::: Records for the task

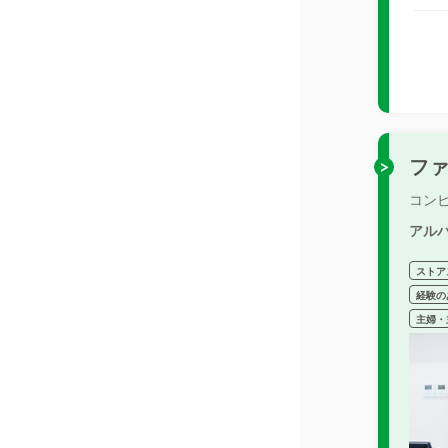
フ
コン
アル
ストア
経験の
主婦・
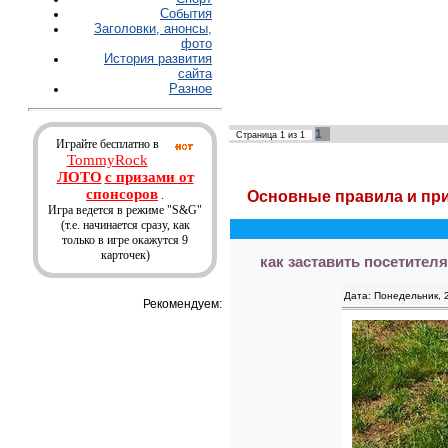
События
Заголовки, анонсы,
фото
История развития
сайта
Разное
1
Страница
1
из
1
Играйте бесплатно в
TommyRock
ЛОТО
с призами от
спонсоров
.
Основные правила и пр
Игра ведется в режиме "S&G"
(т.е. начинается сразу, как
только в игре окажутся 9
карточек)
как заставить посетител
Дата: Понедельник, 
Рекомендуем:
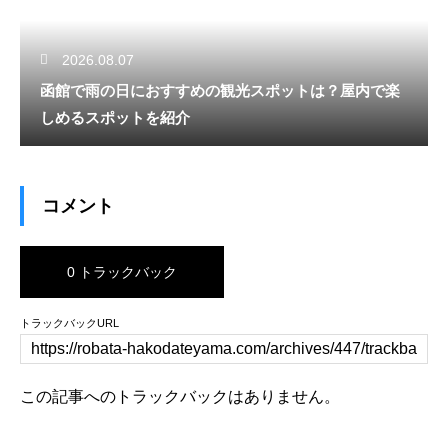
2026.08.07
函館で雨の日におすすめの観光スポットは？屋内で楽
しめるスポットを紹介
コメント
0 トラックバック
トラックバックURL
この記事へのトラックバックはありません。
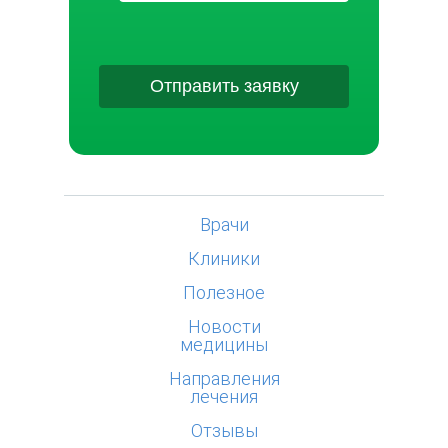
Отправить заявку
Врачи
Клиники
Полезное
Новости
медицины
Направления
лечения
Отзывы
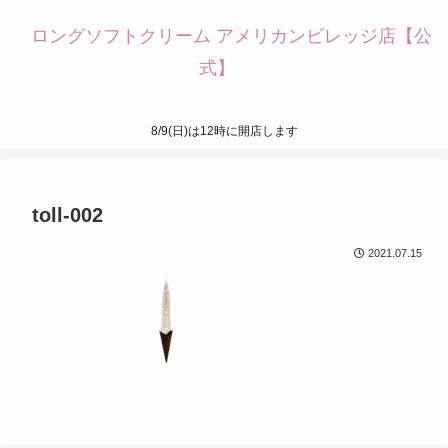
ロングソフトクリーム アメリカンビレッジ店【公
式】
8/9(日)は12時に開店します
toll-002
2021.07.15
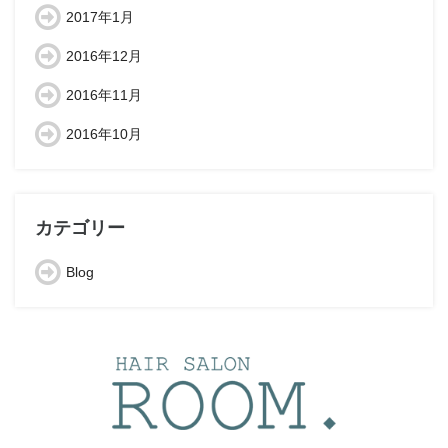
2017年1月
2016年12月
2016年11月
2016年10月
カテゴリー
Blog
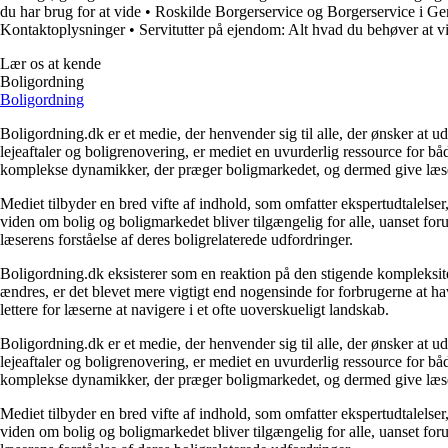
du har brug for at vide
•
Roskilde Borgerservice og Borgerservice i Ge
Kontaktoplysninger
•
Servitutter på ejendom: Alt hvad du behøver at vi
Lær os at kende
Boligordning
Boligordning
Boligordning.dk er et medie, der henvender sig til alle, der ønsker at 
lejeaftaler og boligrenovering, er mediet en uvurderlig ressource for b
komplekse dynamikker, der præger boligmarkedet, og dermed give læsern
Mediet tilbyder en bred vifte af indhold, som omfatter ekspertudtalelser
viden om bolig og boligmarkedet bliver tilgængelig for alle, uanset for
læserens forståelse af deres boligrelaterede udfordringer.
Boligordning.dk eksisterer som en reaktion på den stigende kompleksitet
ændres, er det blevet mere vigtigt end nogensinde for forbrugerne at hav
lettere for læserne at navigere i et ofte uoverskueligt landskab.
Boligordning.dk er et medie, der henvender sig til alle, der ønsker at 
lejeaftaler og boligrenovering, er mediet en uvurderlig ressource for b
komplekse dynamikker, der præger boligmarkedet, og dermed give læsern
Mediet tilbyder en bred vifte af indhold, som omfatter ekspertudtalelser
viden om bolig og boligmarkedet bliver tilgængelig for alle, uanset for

::::::

Try it → Using the material above, set down every line exactly, but skip the pictures.

Solution for this exercise →
フ
コン
アル
ストア
経験の
主婦・
События
Заголовки, анонсы,
фото
История развития
сайта
Разное
1
Страница
1
из
1
Играйте бесплатно в
TommyRock
ЛОТО
с призами от
спонсоров
.
Основные правила и пр
Игра ведется в режиме "S&G"
(т.е. начинается сразу, как
только в игре окажутся 9
карточек)
как заставить посетител
Дата: Понедельник, 
Рекомендуем:
2026.08.07
函館で雨の日におすすめの観光スポットは？屋内で楽
しめるスポットを紹介
コメント
0 トラックバック
トラックバックURL
この記事へのトラックバックはありません。
Отправить заявку
Врачи
Клиники
Полезное
Новости
медицины
Направления
лечения
Отзывы
ロングソフトクリーム アメリカンビレッジ店【公
式】
8/9(日)は12時に開店します
toll-002
2021.07.15
2017年1月
2016年12月
2016年11月
2016年10月
カテゴリー
Blog
du har brug for at vide
•
Roskilde Borgerservice og Borgerservice i Ge
Kontaktoplysninger
•
Servitutter på ejendom: Alt hvad du behøver at vi
Lær os at kende
Boligordning
Boligordning
Boligordning.dk er et medie, der henvender sig til alle, der ønsker at 
lejeaftaler og boligrenovering, er mediet en uvurderlig ressource for b
komplekse dynamikker, der præger boligmarkedet, og dermed give læsern
Mediet tilbyder en bred vifte af indhold, som omfatter ekspertudtalelser
viden om bolig og boligmarkedet bliver tilgængelig for alle, uanset for
læserens forståelse af deres boligrelaterede udfordringer.
Boligordning.dk eksisterer som en reaktion på den stigende kompleksitet
ændres, er det blevet mere vigtigt end nogensinde for forbrugerne at hav
lettere for læserne at navigere i et ofte uoverskueligt landskab.
Boligordning.dk er et medie, der henvender sig til alle, der ønsker at 
lejeaftaler og boligrenovering, er mediet en uvurderlig ressource for b
komplekse dynamikker, der præger boligmarkedet, og dermed give læsern
Mediet tilbyder en bred vifte af indhold, som omfatter ekspertudtalelser
viden om bolig og boligmarkedet bliver tilgængelig for alle, uanset for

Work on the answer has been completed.